Taj Mahal is a 2010 Indian Telugu-language film directed by Arun Singaraju, starring Sivaji and Nushrratt Bharuccha. The film received mixed to positive reviews and the film's soundtrack was praised. It is a remake of the 2008 Kannada film of the same name.

== Cast ==

- Sivaji as Ajay Kumar
- Nushrratt Bharuccha as Shruti
- Kota Srinivasa Rao as Venkateswarlu, Ajay's father
- L. B. Sriram as Villager
- Nassar as Sruthi's father
- Vijay Sai as Swami, Ajay's roommate
- Brahmanandam
- Pragathi as Sruthi's mother
- M. S. Narayana as Hostel Warden
- Venu Madhav as Ajay's college mate
- Chitram Srinu as Ajay's college friend
- Raghu Babu as Shankar Anna
- Jeeva as Kittayya
- Sangeeta as Ajay's mother
- Aarthi Agarwal as Lecturer Maisamma (special appearance)
- D. Ramanaidu as himself (in a cameo appearance)
- Kadambari Kiran as Narayana, money lender

== Production ==
Hindi actress Nushrratt Bharuccha made her Telugu debut with this film under the stage name of Shruti. USA-trained Arun Singaraju was to direct a Hyderabad Blues-esque film but changed his mind after meeting Sivaji on the sets of Indumathi (2009). Sivaji debuted as a producer with this film and he bought the remake rights after the success of the Kannada original. Aarthi Agarwal, whose career hit a low point, did an item number in the film.

==Soundtrack==
The music was composed by Abhiman, who reused the songs from the original film.
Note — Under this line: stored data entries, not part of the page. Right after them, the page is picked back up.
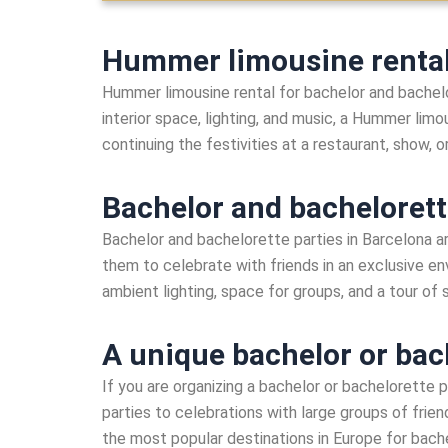
Hummer limousine rental 
Hummer limousine rental for bachelor and bachelo
interior space, lighting, and music, a Hummer limo
continuing the festivities at a restaurant, show, o
Bachelor and bachelorett
Bachelor and bachelorette parties in Barcelona a
them to celebrate with friends in an exclusive en
ambient lighting, space for groups, and a tour of
A unique bachelor or bac
If you are organizing a bachelor or bachelorette p
parties to celebrations with large groups of frie
the most popular destinations in Europe for bache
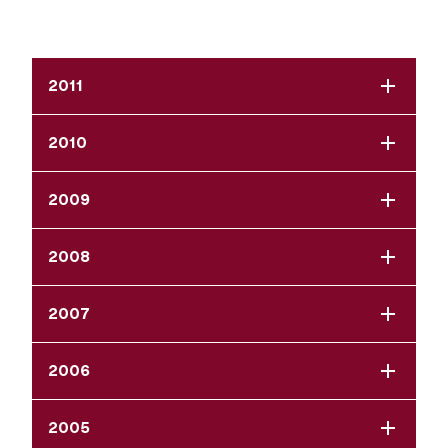
2011
2010
2009
2008
2007
2006
2005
| No. | Title | Singer(s) | Length |
|---|---|---|---|
| 1. | "Nuvante Istamani" | Malavika |  |
| 2. | "Emantha Neram" | Hariharan, Pranavi |  |
| 3. | "Nee Meedey" | Karthik |  |
| 4. | "Manasu Nippula" | Haricharan |  |
| 5. | "Challani Premaku" | Vijay Yesudas |  |
| 6. | "Etu Choosina" | Kunal Ganjawala |  |
| 7. | "Prema Ee Vinta" | G. Venugopal |  |
| Total length: |  |  | 28:06 |

== Reception ==
Jeevi of Idlebrain.com opined that Sivaji gave "his career’s finest performance" and wrote that "On a whole, Taj Mahal is a decent movie with a message supporting parents".